Philip Dunne writes for The House Magazine
UK Export Finance (UKEF) must pivot from oil and gas to renewables if we are to grasp the full economic benefits and lead the way for clean energy.
Last week the Prime Minister declared his intention to make the UK the ‘Saudi Arabia of wind’ energy, powering every UK home with offshore wind by 2030. This is a visionary ambition. But it misses another massive opportunity - without a substantial rethink of our export strategy, we could fail to grasp the full economic benefits of the brave new world of clean energy which we can lead.
UK offshore wind has come a long way since the first turbines in 2000. New turbines can be almost the height of the Shard and are now the lowest cost means we have of generating electricity. Each sweep of a blade can now power a house for over two days. It has kept the lights on and our economy growing, with renewable energy companies investing £4 billion and creating over 2,000 jobs even during the peak of lockdown.
As our economy recovers from the Covid lockdown, we need to focus on job creation.
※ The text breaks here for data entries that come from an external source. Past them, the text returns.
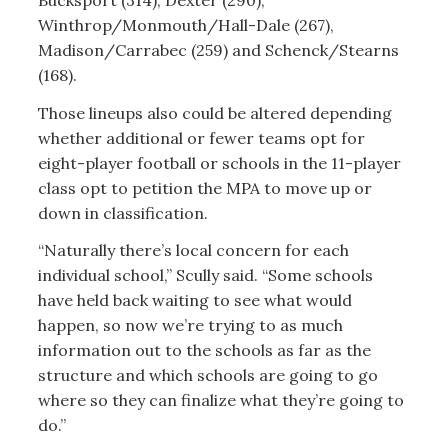
Bucksport (314), Dexter (290),
Winthrop/Monmouth/Hall-Dale (267),
Madison/Carrabec (259) and Schenck/Stearns
(168).
Those lineups also could be altered depending
whether additional or fewer teams opt for
eight-player football or schools in the 11-player
class opt to petition the MPA to move up or
down in classification.
“Naturally there’s local concern for each
individual school,” Scully said. “Some schools
have held back waiting to see what would
happen, so now we’re trying to as much
information out to the schools as far as the
structure and which schools are going to go
where so they can finalize what they’re going to
do.”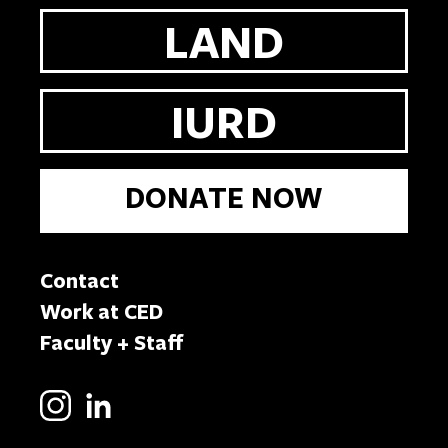
LAND
IURD
DONATE NOW
Contact
Work at CED
Faculty + Staff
I was delighted to see the Government announce £160 million to upgrade ports so they can handle the next generation of larger wind turbines, as the Environmental Audit Committee advised earlier this year.
New port infrastructure should help ensure blade, tower, and cable manufacturers choose to set up in Teesside, Hull and Scotland instead of rival European ports.
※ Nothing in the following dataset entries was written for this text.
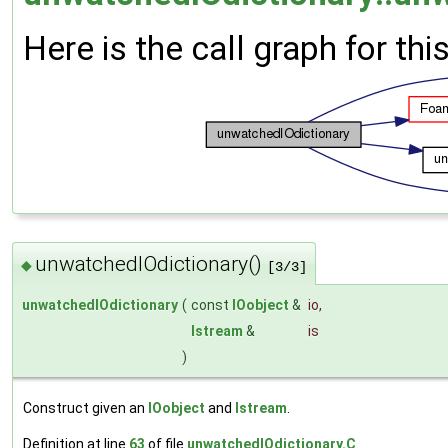
Here is the call graph for thi
unwatchedIOdictionary()
◆
[3/3]
unwatchedIOdictionary
(
const
IOobject
&
io
,
Istream
&
is
)
Construct given an
IOobject
and
Istream
.
Definition at line
63
of file
unwatchedIOdictionary.C
.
Furthermore, the Prime Minister’s commitment to floating wind should also be congratulated. In developing this technology earlier than our rivals in France, Japan and the USA, we not only unlock new areas of UK waters for development but we place ourselves at the technological forefront of a global market which will eclipse the market for fixed-bottom turbines in the 2030s.
We cannot afford to squander the export opportunities which could come with our new position as the global workshop for offshore wind. The global market for fixed offshore wind alone is expected to reach at least £30 billion a year by 2030.
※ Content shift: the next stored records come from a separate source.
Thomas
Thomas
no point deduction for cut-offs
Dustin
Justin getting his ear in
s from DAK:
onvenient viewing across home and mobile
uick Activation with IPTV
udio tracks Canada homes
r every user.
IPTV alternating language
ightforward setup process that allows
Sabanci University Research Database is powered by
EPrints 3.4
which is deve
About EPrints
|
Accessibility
Today’s report from Vivid Economics lends fuel to the fire of those long calling for UK Export Finance (UKEF) to pivot from oil and gas support to renewables. By their estimates, if UKEF assumes liabilities for renewable exports to the same scale as it currently does for oil and gas exports, it could help support around 20,000 jobs per year, compared to 8,000 in oil and gas.
Work is already underway to transform UKEF following the Environmental Audit Committee’s report in the last Parliament into its minimal support for renewables. So I was very pleased by the Chancellor’s £2 billion funding allocation to the agency to finance clean energy in March. But this reform needs to continue at pace.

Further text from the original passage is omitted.